It was 1978 and after spending high school reading stereo mags and fantasizing over the ads, I finally had a few books and ran into a deal. I bought an Optonica SA 5151 receiver (85 watts RMS per channel, it was a brand created by Sharp when they moved into high-end audio for a time in the late 70s and early 80s); a top of the line Technics SL-1600 MK2 Quartz Direct-Drive Automatic Turntable with an Ortofon Concorde cartridge; and a pair of (now rare) Allison Two speakers. Some years ago the turntable stopped functioning and the speakers needed refoaming, and recently I found a terrific little shop here in San Diego manned by two OCD type audio geeks who did a terrific job refurbishing the entire system, even replacing a few of the tiny lamps in the tuner display of the receiver.

So I'm now back to listening to my 500+ LPs purchased back in the 70s and 80s, plus additions from local used LP shops, and the first time I played the system for my 14-year-old sons, raised on computer speakers and phones, they were dumbfounded. I bought them a smaller scale analog system and turntable for their birthdays, but I added a bluetooth wireless input so they can stream their phones to the big bookshelf speakers.

Still trying to tweak the best way to get decent output from my iTunes collection to the analog system -- solutions are clunky and less than elegant. But it's a joy to put on an original LP of Mad Dogs & Englishman or Live at Leeds and crank it up. Nothing else like it.

best,
Jamy Ian Swiss

P.S. BTW, what I learned when I pursued refurbishing my system as that bang-for-buck in buying vintage analog gear is terrific.

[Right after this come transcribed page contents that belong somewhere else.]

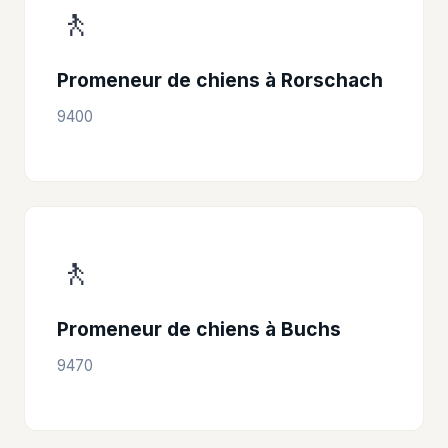
🚶
Promeneur de chiens à Rorschach
9400
🚶
Promeneur de chiens à Buchs
9470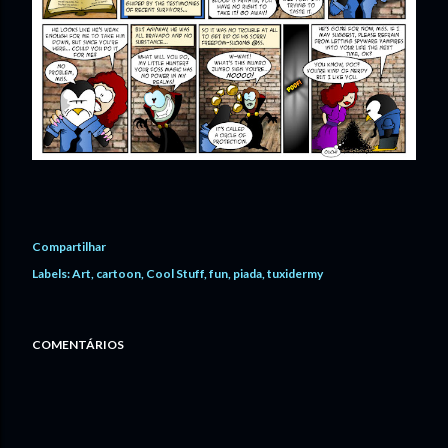
Compartilhar
Labels:
Art
cartoon
Cool Stuff
fun
piada
tuxidermy
COMENTÁRIOS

My system -- the three pieces -- listed for $2350 in 1978. (I got a deal but that's besides the point.) With some effort you can buy that system today for $1100.

Funny thing is I put almost $900 into the repairs. BUT ... if you buy the stuff used, odds are you're gonna want to take the stuff to a guy like I found, and have them do maintenance and get the workings up to snuff anyway, so it really would cost you more than the $1100 to do it right. But this way I knew exactly what I had, and it's the stuff I'd been listening too since back when.

But really, good vintage gear is a bargain these days. There are only a few select items here and there that command high prices, like the Acoustic Reseach AR-3a.

And then there's new stuff like McIntosh which has managed to stay at the very top and will cost you the price of a car.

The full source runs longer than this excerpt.